═════ Extracted records

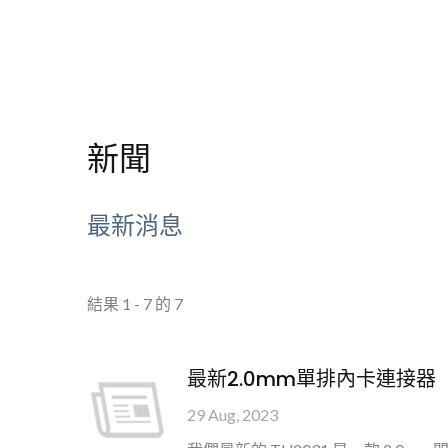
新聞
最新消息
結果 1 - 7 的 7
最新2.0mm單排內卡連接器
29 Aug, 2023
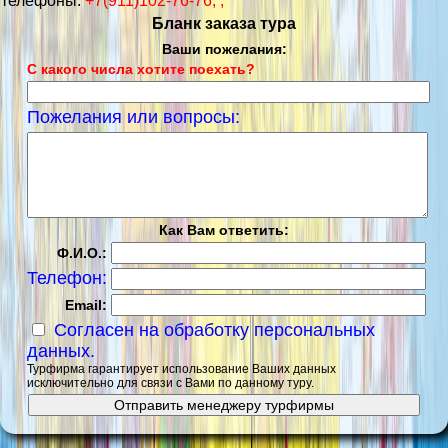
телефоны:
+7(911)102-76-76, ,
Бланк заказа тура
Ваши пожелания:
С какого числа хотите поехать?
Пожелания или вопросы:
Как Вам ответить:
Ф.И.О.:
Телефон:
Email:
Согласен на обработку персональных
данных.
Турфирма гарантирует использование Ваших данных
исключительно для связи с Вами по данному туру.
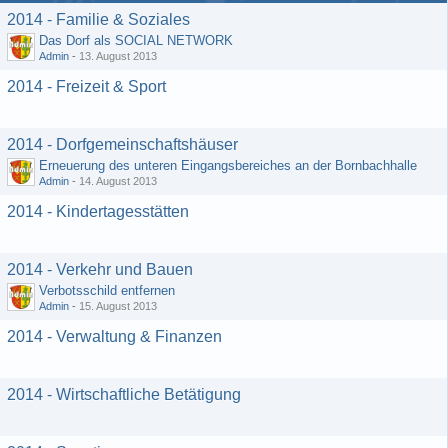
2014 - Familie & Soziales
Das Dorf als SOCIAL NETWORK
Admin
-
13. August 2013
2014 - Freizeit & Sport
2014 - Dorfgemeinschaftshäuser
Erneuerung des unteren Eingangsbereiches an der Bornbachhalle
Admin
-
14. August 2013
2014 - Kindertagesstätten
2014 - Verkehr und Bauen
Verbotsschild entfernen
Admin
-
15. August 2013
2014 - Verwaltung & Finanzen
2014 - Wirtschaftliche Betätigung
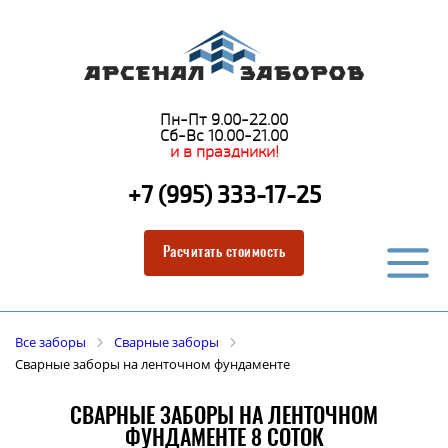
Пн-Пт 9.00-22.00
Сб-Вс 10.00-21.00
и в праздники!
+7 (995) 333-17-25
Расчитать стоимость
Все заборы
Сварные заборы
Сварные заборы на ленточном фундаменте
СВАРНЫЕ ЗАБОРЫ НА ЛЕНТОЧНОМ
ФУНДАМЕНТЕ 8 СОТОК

══════════

All of the material above must be given again verbatim, except for the pictures.

→ Response to the task:
新聞
最新消息
結果 1 - 7 的 7
最新2.0mm單排內卡連接器
29 Aug, 2023
телефоны:
+7(911)102-76-76, ,
Бланк заказа тура
Ваши пожелания:
С какого числа хотите поехать?
Пожелания или вопросы:
Как Вам ответить:
Ф.И.О.:
Телефон:
Email:
Согласен на обработку персональных
данных.
Турфирма гарантирует использование Ваших данных
исключительно для связи с Вами по данному туру.
2014 - Familie & Soziales
Das Dorf als SOCIAL NETWORK
Admin
-
13. August 2013
2014 - Freizeit & Sport
2014 - Dorfgemeinschaftshäuser
Erneuerung des unteren Eingangsbereiches an der Bornbachhalle
Admin
-
14. August 2013
2014 - Kindertagesstätten
2014 - Verkehr und Bauen
Verbotsschild entfernen
Admin
-
15. August 2013
2014 - Verwaltung & Finanzen
2014 - Wirtschaftliche Betätigung
Пн-Пт 9.00-22.00
Сб-Вс 10.00-21.00
и в праздники!
+7 (995) 333-17-25
Расчитать стоимость
Все заборы
Сварные заборы
Сварные заборы на ленточном фундаменте
СВАРНЫЕ ЗАБОРЫ НА ЛЕНТОЧНОМ
ФУНДАМЕНТЕ 8 СОТОК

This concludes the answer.